Making emphatic reference to the election manifesto of President Maithripala Sirisena, and insisting that the national mandate is that of President Sirisena, he underlined a salient feature of the President’s declared approach to constitutional reform.  He reminded the House and the country that the President’s pledge was to undertake and to carry through to conclusion, such constitutional reforms as were capable of being effected without resorting to a referendum.  The President’s commitment, then, in keeping with his social compact with the nation, is to give leadership to a constitutional reform process operating within these confines and extending no further.

This approach, linked to the mandate sought and obtained at the Presidential Election of January 2015, is diametrically at variance with the Prime Minister’s Resolution.  Paragraph 24 of the latter expresses the intent “to repeal and replace the Constitution as a whole in terms of Article 75(b) and Article 120(b) of the Constitution”.  But this is precisely what the presidential manifesto, in specific terms, declines to do.  The cornerstone of the latter approach is selectivity, in that the thrust of the initiative is to reduce the total exercise to its constituent elements, action in respect of each component being identified in relation to the applicability or otherwise of the referendum requirement.

V Conclusion

Constitutional change is an urgent necessity, and there is a simple way forward if the current initiative is sincerely intended to produce actual results within a reasonable time-frame.  The practicality of this hinges on two basic questions being formulated and honest, clear-cut answers being given to each of these questions.  
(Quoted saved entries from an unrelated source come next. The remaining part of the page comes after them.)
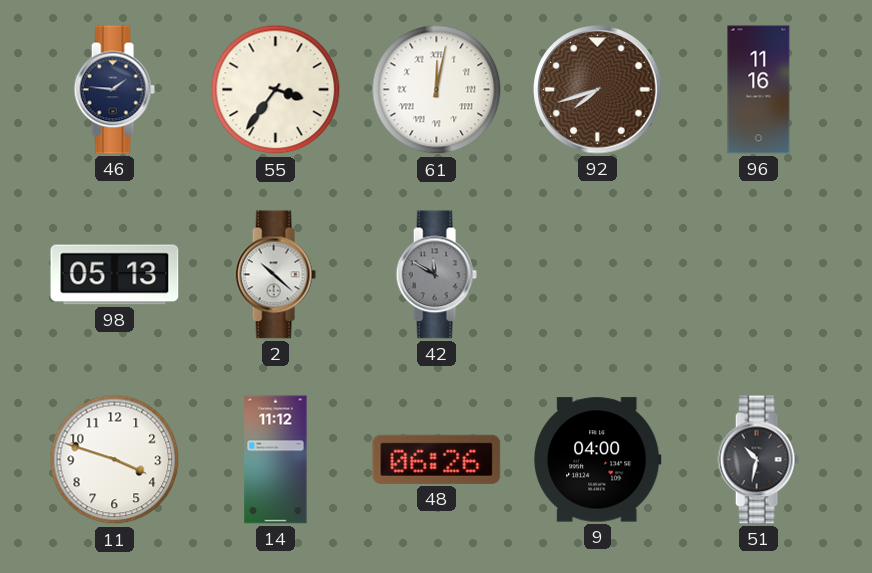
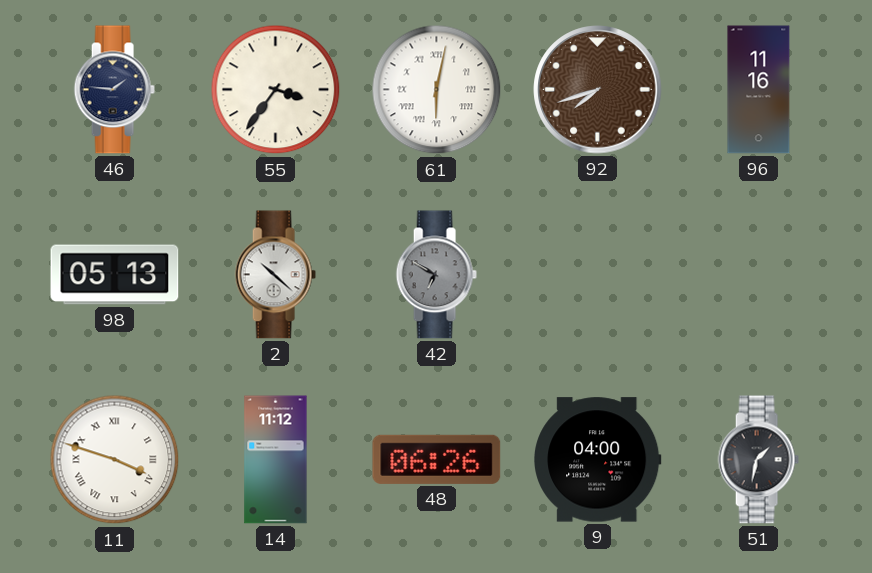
61: 12:02 -> 6:02
42: 11:50 -> 6:50
11 numerals: Arabic -> Roman
51: 10:32 -> 1:32
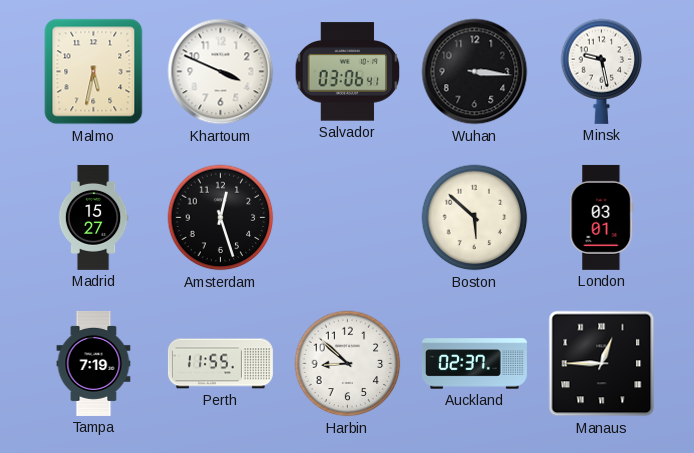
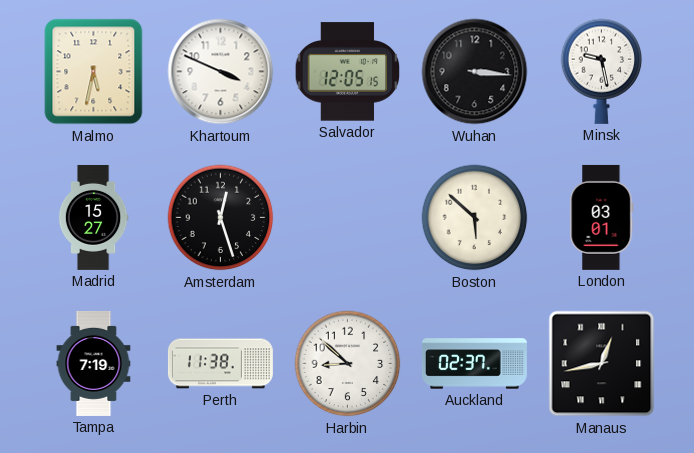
Salvador: 03:06 -> 12:05
Perth: 11:55 -> 11:38
Manaus: 12:45 -> 12:43
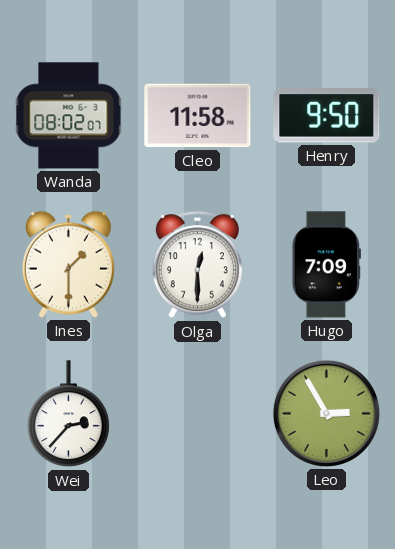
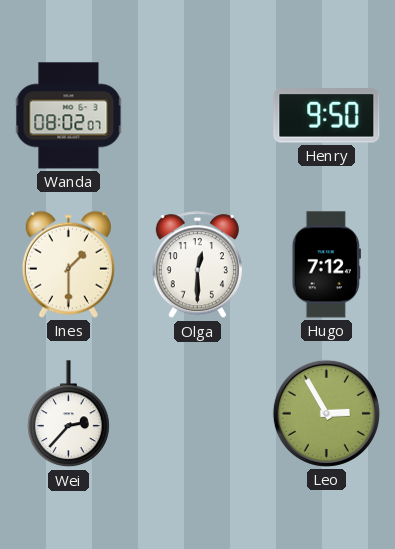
Cleo: 11:58 -> none
Hugo: 7:09 -> 7:12
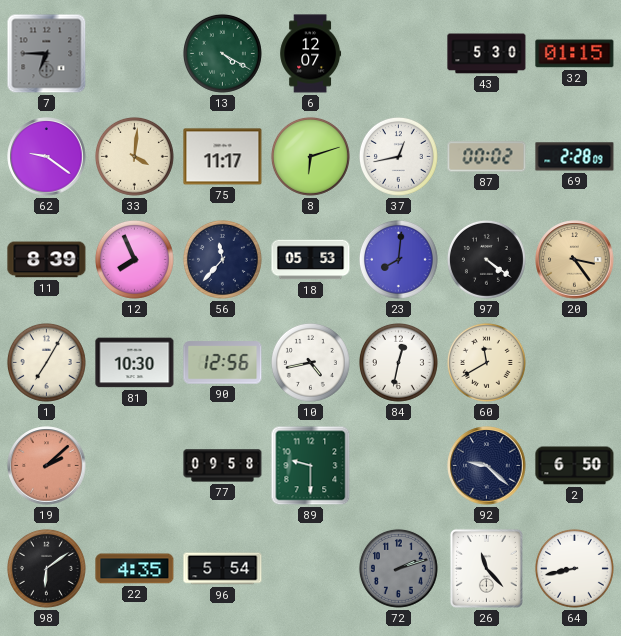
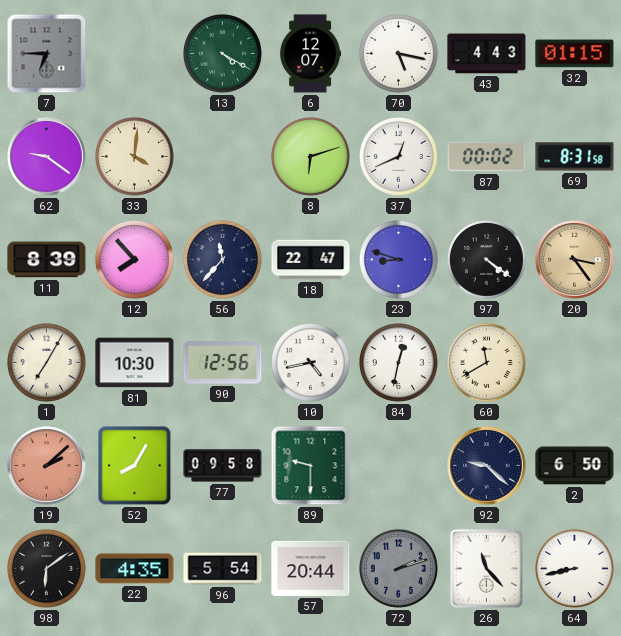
70: none -> 5:17
43: 5:30 -> 4:43
75: 11:17 -> none
37: 12:43 -> 12:41
69: 2:28 -> 8:31
12: 7:56 -> 7:53
18: 05:53 -> 22:47
23: 8:01 -> 8:48
52: none -> 8:05
57: none -> 20:44
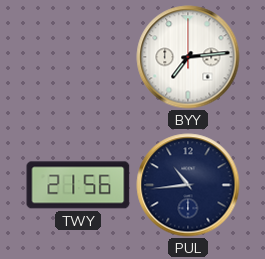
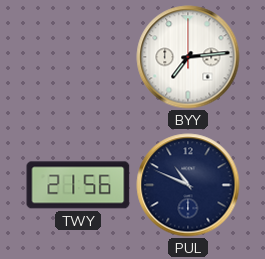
PUL: 10:44 -> 10:49
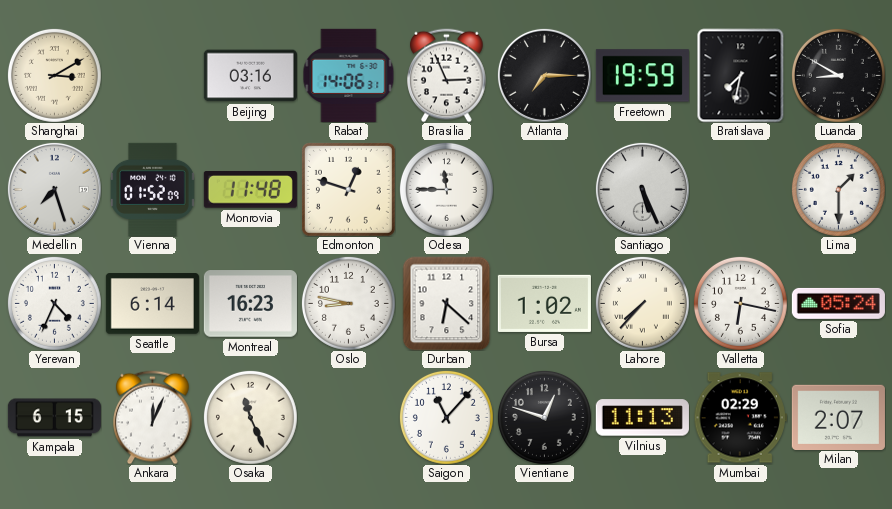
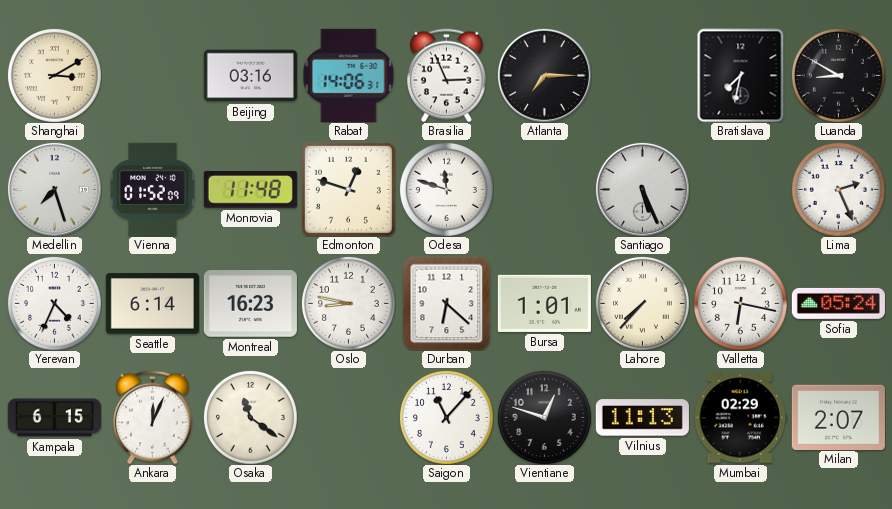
Freetown: 19:59 -> none
Odesa: 11:45 -> 11:48
Lima: 1:30 -> 2:26
Bursa: 1:02 -> 1:01
Osaka: 11:26 -> 11:21
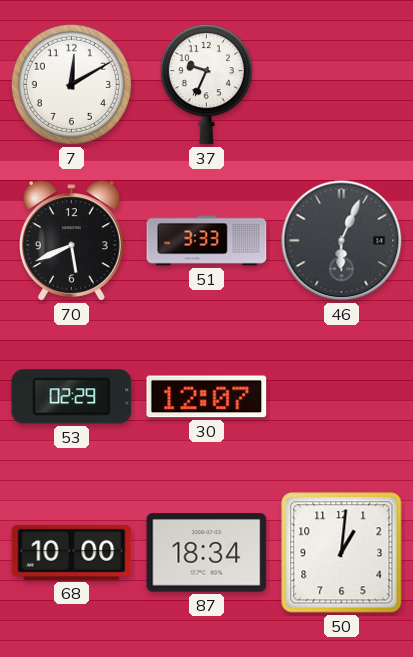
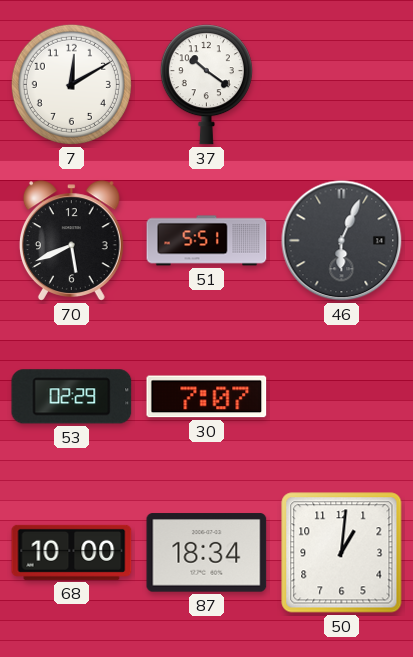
37: 9:34 -> 10:21
51: 3:33 -> 5:51
30: 12:07 -> 7:07
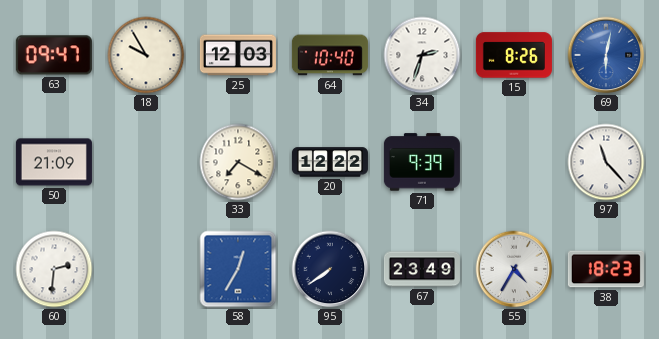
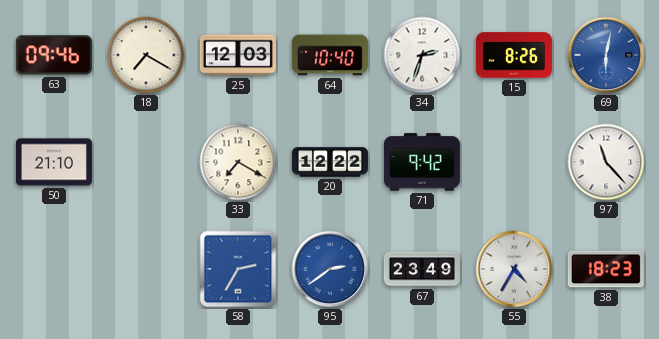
63: 09:47 -> 09:46
18: 9:55 -> 7:20
50: 21:09 -> 21:10
71: 9:39 -> 9:42
60: 2:31 -> none
58: 12:35 -> 2:35
95: 7:39 -> 2:39
95 dial: navy -> blue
The first question is whether the Government intends to have the present Constitution superseded in toto by a new and complete Constitution, or whether amendment of selected areas of the present Constitution is the preferred option.  If it is the latter, a second question calls for a candid and definitive answer:  whether amendments will be formulated only to those provisions which are capable of amendment without a referendum, or whether it is the intention of the Government to extend the reform effort to provisions which require a referendum as a compulsory condition of repeal or amendment.  This is a political judgment call which needs to be taken to dispel the prevailing uncertainty and confusion.  

The core of the problem is this: when there is a straightforward way of enacting, and implementing on the ground, constitutional changes for which there is a broad spectrum of support in the country, why does the Resolution choose to embroil the government in needless difficulties of its own making?  It is this inexplicable behaviour that justifies the construction that the true purposes underpinning the Resolution may well be different from the professed objectives.